[RECORDS FOR THE TASK]

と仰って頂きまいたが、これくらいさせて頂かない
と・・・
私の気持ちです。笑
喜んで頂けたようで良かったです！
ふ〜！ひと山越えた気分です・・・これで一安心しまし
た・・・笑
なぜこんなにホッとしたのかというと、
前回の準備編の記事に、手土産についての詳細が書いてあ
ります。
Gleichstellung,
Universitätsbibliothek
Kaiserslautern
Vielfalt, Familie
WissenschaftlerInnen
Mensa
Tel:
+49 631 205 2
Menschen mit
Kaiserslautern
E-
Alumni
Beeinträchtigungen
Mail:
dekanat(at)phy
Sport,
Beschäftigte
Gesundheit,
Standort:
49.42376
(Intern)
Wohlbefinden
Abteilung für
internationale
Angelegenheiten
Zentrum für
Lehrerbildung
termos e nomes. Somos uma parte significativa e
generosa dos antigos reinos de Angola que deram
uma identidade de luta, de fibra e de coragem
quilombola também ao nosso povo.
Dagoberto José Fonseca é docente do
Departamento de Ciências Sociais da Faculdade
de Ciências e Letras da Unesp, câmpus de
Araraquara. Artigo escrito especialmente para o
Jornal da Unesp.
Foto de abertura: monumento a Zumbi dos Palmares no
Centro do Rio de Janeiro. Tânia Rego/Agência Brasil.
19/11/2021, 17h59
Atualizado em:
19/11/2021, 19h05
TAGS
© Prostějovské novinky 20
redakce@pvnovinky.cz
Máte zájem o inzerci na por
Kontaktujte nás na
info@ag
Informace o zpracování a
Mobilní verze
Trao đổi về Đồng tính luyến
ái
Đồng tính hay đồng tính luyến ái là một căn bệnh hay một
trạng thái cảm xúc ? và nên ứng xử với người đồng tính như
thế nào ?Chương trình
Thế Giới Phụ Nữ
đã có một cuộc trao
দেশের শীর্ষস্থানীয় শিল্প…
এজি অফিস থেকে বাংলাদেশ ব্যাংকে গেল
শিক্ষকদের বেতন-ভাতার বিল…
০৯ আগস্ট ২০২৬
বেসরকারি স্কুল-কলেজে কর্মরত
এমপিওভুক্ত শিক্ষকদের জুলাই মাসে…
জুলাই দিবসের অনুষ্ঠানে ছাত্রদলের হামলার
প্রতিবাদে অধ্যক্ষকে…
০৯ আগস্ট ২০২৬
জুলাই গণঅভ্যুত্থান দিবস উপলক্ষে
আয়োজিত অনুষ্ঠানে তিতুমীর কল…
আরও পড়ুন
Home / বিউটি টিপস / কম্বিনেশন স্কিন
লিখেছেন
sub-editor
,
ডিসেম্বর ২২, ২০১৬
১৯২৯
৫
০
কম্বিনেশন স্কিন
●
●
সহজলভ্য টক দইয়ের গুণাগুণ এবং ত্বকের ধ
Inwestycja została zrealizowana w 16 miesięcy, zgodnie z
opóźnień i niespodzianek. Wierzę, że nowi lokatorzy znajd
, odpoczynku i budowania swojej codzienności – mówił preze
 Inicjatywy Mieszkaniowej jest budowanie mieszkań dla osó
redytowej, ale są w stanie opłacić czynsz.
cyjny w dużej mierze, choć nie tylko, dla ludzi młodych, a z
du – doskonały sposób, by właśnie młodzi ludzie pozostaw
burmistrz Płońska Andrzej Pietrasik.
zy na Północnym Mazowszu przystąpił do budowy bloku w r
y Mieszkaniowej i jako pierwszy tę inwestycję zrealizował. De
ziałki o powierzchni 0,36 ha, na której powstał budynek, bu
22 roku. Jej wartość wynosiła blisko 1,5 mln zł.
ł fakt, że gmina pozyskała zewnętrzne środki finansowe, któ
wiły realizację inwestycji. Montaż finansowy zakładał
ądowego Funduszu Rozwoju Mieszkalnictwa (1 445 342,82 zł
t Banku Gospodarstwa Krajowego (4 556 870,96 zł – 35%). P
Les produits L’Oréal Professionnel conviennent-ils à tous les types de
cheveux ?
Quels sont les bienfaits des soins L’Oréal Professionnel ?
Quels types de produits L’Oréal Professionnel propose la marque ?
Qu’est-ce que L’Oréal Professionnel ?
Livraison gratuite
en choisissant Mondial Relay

[/RECORDS FOR THE TASK]

*WHAT IS BEING ASKED:* The task requires an exact transcription of all the data.

*EXERCISE SOLUTION:*
と仰って頂きまいたが、これくらいさせて頂かない
と・・・
私の気持ちです。笑
喜んで頂けたようで良かったです！
ふ〜！ひと山越えた気分です・・・これで一安心しまし
た・・・笑
なぜこんなにホッとしたのかというと、
前回の準備編の記事に、手土産についての詳細が書いてあ
ります。
Gleichstellung,
Universitätsbibliothek
Kaiserslautern
Vielfalt, Familie
WissenschaftlerInnen
Mensa
Tel:
+49 631 205 2
Menschen mit
Kaiserslautern
E-
Alumni
Beeinträchtigungen
Mail:
dekanat(at)phy
Sport,
Beschäftigte
Gesundheit,
Standort:
49.42376
(Intern)
Wohlbefinden
Abteilung für
internationale
Angelegenheiten
Zentrum für
Lehrerbildung
termos e nomes. Somos uma parte significativa e
generosa dos antigos reinos de Angola que deram
uma identidade de luta, de fibra e de coragem
quilombola também ao nosso povo.
Dagoberto José Fonseca é docente do
Departamento de Ciências Sociais da Faculdade
de Ciências e Letras da Unesp, câmpus de
Araraquara. Artigo escrito especialmente para o
Jornal da Unesp.
Foto de abertura: monumento a Zumbi dos Palmares no
Centro do Rio de Janeiro. Tânia Rego/Agência Brasil.
19/11/2021, 17h59
Atualizado em:
19/11/2021, 19h05
TAGS
© Prostějovské novinky 20
redakce@pvnovinky.cz
Máte zájem o inzerci na por
Kontaktujte nás na
info@ag
Informace o zpracování a
Mobilní verze
Trao đổi về Đồng tính luyến
ái
Đồng tính hay đồng tính luyến ái là một căn bệnh hay một
trạng thái cảm xúc ? và nên ứng xử với người đồng tính như
thế nào ?Chương trình
Thế Giới Phụ Nữ
đã có một cuộc trao
দেশের শীর্ষস্থানীয় শিল্প…
এজি অফিস থেকে বাংলাদেশ ব্যাংকে গেল
শিক্ষকদের বেতন-ভাতার বিল…
০৯ আগস্ট ২০২৬
বেসরকারি স্কুল-কলেজে কর্মরত
এমপিওভুক্ত শিক্ষকদের জুলাই মাসে…
জুলাই দিবসের অনুষ্ঠানে ছাত্রদলের হামলার
প্রতিবাদে অধ্যক্ষকে…
০৯ আগস্ট ২০২৬
জুলাই গণঅভ্যুত্থান দিবস উপলক্ষে
আয়োজিত অনুষ্ঠানে তিতুমীর কল…
আরও পড়ুন
Home / বিউটি টিপস / কম্বিনেশন স্কিন
লিখেছেন
sub-editor
,
ডিসেম্বর ২২, ২০১৬
১৯২৯
৫
০
কম্বিনেশন স্কিন
●
●
সহজলভ্য টক দইয়ের গুণাগুণ এবং ত্বকের ধ
Inwestycja została zrealizowana w 16 miesięcy, zgodnie z
opóźnień i niespodzianek. Wierzę, że nowi lokatorzy znajd
, odpoczynku i budowania swojej codzienności – mówił preze
 Inicjatywy Mieszkaniowej jest budowanie mieszkań dla osó
redytowej, ale są w stanie opłacić czynsz.
cyjny w dużej mierze, choć nie tylko, dla ludzi młodych, a z
du – doskonały sposób, by właśnie młodzi ludzie pozostaw
burmistrz Płońska Andrzej Pietrasik.
zy na Północnym Mazowszu przystąpił do budowy bloku w r
y Mieszkaniowej i jako pierwszy tę inwestycję zrealizował. De
ziałki o powierzchni 0,36 ha, na której powstał budynek, bu
22 roku. Jej wartość wynosiła blisko 1,5 mln zł.
ł fakt, że gmina pozyskała zewnętrzne środki finansowe, któ
wiły realizację inwestycji. Montaż finansowy zakładał
ądowego Funduszu Rozwoju Mieszkalnictwa (1 445 342,82 zł
t Banku Gospodarstwa Krajowego (4 556 870,96 zł – 35%). P
Les produits L’Oréal Professionnel conviennent-ils à tous les types de
cheveux ?
Quels sont les bienfaits des soins L’Oréal Professionnel ?
Quels types de produits L’Oréal Professionnel propose la marque ?
Qu’est-ce que L’Oréal Professionnel ?
Livraison gratuite
en choisissant Mondial Relay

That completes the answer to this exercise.